Figure 7.

Role of caspases in MHY2245-induced apoptosis. (A) The expression of pro-caspases-3, -8, and -9 in MHY2245-treated cells was detected via Western blot analysis. β-actin was used as a loading control. Results from three independent experiments are shown. (B) Cell lysates from cells treated with MHY2245 for 24 h were assayed to detect caspase-3, -8, and -9 activities using DEVD-pNA, IETD-pNA, and LEHD-pNA as respective substrates at 37 °C for 1 h. The released fluorescent products were measured.
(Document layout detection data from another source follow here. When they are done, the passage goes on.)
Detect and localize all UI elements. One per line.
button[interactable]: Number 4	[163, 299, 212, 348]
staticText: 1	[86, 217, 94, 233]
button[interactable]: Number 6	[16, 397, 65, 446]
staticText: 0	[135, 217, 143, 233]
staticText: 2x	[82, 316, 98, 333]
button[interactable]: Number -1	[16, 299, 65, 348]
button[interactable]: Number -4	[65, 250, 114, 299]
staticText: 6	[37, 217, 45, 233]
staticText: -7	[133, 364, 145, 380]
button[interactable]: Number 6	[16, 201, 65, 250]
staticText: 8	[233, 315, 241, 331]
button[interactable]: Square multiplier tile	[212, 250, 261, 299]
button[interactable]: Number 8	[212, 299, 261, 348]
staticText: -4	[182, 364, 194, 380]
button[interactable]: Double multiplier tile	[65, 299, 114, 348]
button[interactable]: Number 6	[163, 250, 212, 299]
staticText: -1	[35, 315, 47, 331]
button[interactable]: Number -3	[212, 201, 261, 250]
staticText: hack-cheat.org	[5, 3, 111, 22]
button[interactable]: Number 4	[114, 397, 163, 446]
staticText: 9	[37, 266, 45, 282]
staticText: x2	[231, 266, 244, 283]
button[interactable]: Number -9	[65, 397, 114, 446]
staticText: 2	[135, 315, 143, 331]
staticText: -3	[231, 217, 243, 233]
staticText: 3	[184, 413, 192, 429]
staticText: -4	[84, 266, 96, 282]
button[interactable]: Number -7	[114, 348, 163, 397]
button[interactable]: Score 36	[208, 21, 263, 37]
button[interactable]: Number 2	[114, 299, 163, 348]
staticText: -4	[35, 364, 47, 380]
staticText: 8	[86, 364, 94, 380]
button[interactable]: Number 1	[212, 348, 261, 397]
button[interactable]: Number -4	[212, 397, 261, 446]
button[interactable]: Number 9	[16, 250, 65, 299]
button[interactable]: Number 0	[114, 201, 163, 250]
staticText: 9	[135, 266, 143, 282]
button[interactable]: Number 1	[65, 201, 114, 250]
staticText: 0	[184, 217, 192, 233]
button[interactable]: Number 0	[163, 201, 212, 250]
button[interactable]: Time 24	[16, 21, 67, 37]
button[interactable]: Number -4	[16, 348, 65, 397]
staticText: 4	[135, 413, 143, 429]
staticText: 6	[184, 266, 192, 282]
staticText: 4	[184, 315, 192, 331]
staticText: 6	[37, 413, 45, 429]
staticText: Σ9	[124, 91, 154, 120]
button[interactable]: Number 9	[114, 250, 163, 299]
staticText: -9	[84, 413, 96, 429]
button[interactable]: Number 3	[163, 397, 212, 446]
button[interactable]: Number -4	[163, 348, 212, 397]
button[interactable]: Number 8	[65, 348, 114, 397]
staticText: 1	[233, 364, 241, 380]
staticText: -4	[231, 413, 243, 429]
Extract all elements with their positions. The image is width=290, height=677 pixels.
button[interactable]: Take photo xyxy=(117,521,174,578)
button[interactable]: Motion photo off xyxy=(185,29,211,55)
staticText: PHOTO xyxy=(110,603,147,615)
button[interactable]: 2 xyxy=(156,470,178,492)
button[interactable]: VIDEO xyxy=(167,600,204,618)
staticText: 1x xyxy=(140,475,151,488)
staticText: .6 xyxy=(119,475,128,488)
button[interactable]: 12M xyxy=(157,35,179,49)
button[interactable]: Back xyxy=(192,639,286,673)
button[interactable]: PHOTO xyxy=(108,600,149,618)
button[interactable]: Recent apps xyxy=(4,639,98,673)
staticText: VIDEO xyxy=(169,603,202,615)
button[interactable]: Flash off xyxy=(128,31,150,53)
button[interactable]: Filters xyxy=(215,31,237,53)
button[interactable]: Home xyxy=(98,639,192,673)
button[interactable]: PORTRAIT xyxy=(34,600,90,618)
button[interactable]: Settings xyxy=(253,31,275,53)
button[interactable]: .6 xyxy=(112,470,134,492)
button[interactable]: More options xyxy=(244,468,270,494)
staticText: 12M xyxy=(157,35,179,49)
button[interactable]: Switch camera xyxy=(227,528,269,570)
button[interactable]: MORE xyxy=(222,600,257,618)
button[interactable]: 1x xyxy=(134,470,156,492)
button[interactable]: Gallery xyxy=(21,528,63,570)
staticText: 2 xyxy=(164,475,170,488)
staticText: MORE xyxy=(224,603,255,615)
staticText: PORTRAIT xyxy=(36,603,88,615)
Results are expressed as mean ± SD of three independent experiments. * p < 0.05 and ** p < 0.01 compared with that in vehicle-treated control cells. (C) The presence of cells with sub-G1 DNA content following treatment with MHY2245, indicative of the onset of apoptosis, was detected via flow cytometry. ** p < 0.01 compared with that in vehicle-treated control cells. ^## p < 0.01 compared with that in 1.0 μM MHY2245-treated cells. (D) Western blot analysis of PARP and pro-caspase-3 in the total lysates of cells treated with 50 μM Z-VAD-FMK (Z-VAD) and 1.0 μM MHY2245. β-actin was used as a loading control. Representative results from three independent experiments are shown.